#### [WHAT IS EXPECTED]
When you transcribe the entries, reproduce every character and exclude the images.

#### [INPUT MATERIAL]
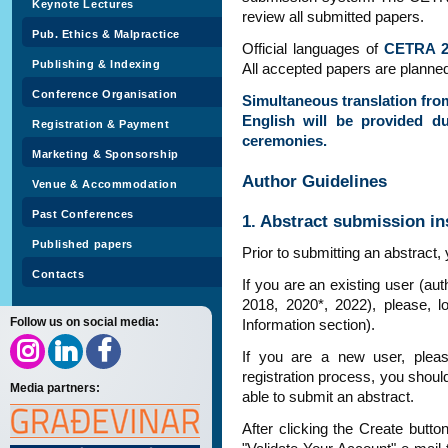
Keynote Lectures
review all submitted papers.
Pub. Ethics & Malpractice
Official languages of
CETRA 2
Publishing & Indexing
All accepted papers are planned
Conference Organisation
Simultaneous translation fro
English will be provided d
Registration & Payment
ceremonies.
Marketing & Sponsorship
Author Guidelines
Venue & Accommodation
Past Conferences
1. Abstract submission in
Published papers
Prior to submitting an abstract
Contacts
If you are an existing user (a
2018, 2020*, 2022), please, l
Follow us on social media:
Information section).
If you are a new user, ple
registration process, you shoul
Media partners:
able to submit an abstract.
After clicking the Create butto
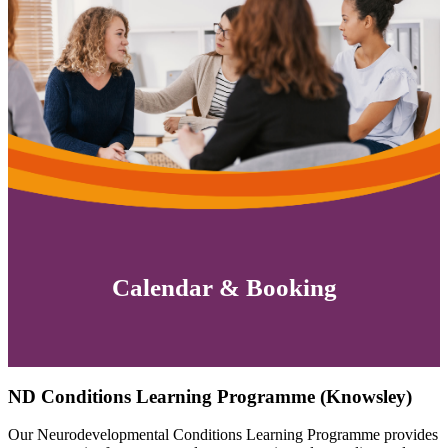
Calendar & Booking
ND Conditions Learning Programme (Knowsley)
Our Neurodevelopmental Conditions Learning Programme provides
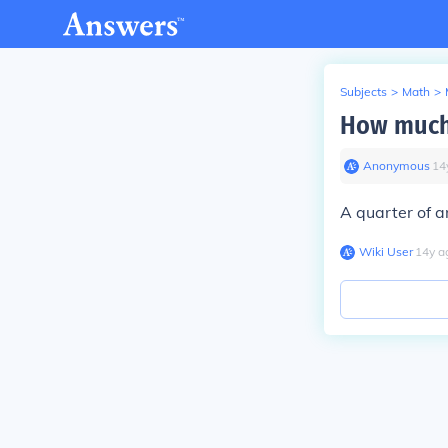
Subjects
>
Math
>
How much 
Anonymous
∙
14
A quarter of a
Wiki User
∙
14
y
a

#### [ANSWER BOX]
Keynote Lectures
review all submitted papers.
Pub. Ethics & Malpractice
Official languages of
CETRA 2
Publishing & Indexing
All accepted papers are planned
Conference Organisation
Simultaneous translation fro
English will be provided d
Registration & Payment
ceremonies.
Marketing & Sponsorship
Author Guidelines
Venue & Accommodation
Past Conferences
1. Abstract submission in
Published papers
Prior to submitting an abstract
Contacts
If you are an existing user (a
2018, 2020*, 2022), please, l
Follow us on social media:
Information section).
If you are a new user, ple
registration process, you shoul
Media partners:
able to submit an abstract.
After clicking the Create butto
Calendar & Booking
ND Conditions Learning Programme (Knowsley)
Our Neurodevelopmental Conditions Learning Programme provides
Subjects
>
Math
>
How much 
Anonymous
∙
14
A quarter of a
Wiki User
∙
14
y
a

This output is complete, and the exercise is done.